Hartford, Conn. (WTNH) – From the streets of Hartford to the steps of City Hall, people protested chanting “Hey hey, ho ho, the stadium has got to go” Monday as outrage over the Rock Cats stadium plan continues to grows.
“We felt this was being forced down our throats and that our input was not valuable in any way,” said Anne Goshdigian of the Hartford Coalition to Stop the stadium.
“They did it in secret,” said Cornell Lewis. “They claimed they didn’t have any money in the black and Latino community that needed fixing up, but they found 60 million dollars to build a stadium.”
At Monday’s city council public hearing the Rock Cats stadium wasn’t on the agenda.
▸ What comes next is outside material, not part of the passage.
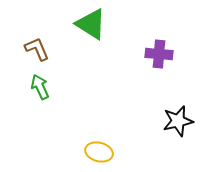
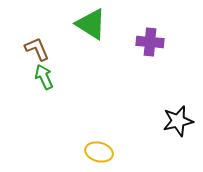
purple cross: moved 9 px left, 12 px up
green arrow: moved 4 px right, 10 px up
However, there was a resolution to buy two acres of vacant land that, according to City Council Minority Leader Larry Deutsch, would be used to build the stadium. The resolution is proposed by Mayor Pedro Segarra, but he wasn’t at the hearing to hear the continued cries of anger from people of Hartford.
“The mayor and those who said it was a done deal are not here tonight, are you noticing that,” said Deutsch.
Some think that the absence of several council members and Mayor Segarra during a public hearing on the land purchase is another strategy sneakily move forward with the stadium.
“It strikes me that this might be strategy of the city to one piece at a time keep the purchases below two million dollars,” Daniel Piper of Hartford said, “because you know if it’s over two, it would have to go for referendum and you will lose.”
During a rally protesting the stadium people held signs and verbally expressed ideas like spending the money that would have been used on the Rock Cats on things like education or supermarkets.
However, there was one person out of many who still wants the Rock Cats to move to Hartford.
“I think it’s a good thing and I’m all excited,” said Raquel Calderone, “because we can even have little league, we can teach them how to play baseball.”
Mayor Segarra said new proposals for the Rock Cats Stadium are due by August 1 and a resolution will be submitted by August 11. People in Hartford said this isn’t enough time given there is still so much public opposition.
In a statement, Hartford Mayor Pedro Segarra said:
“This is about the redevelopment of the entire Downtown North area, creating jobs for our residents and replacing a sea of parking lots with a thriving, vibrant neighborhood. The Ballpark has attracted significant economic interest that has not existed until now. We welcome public input, it’s an important part of the process.”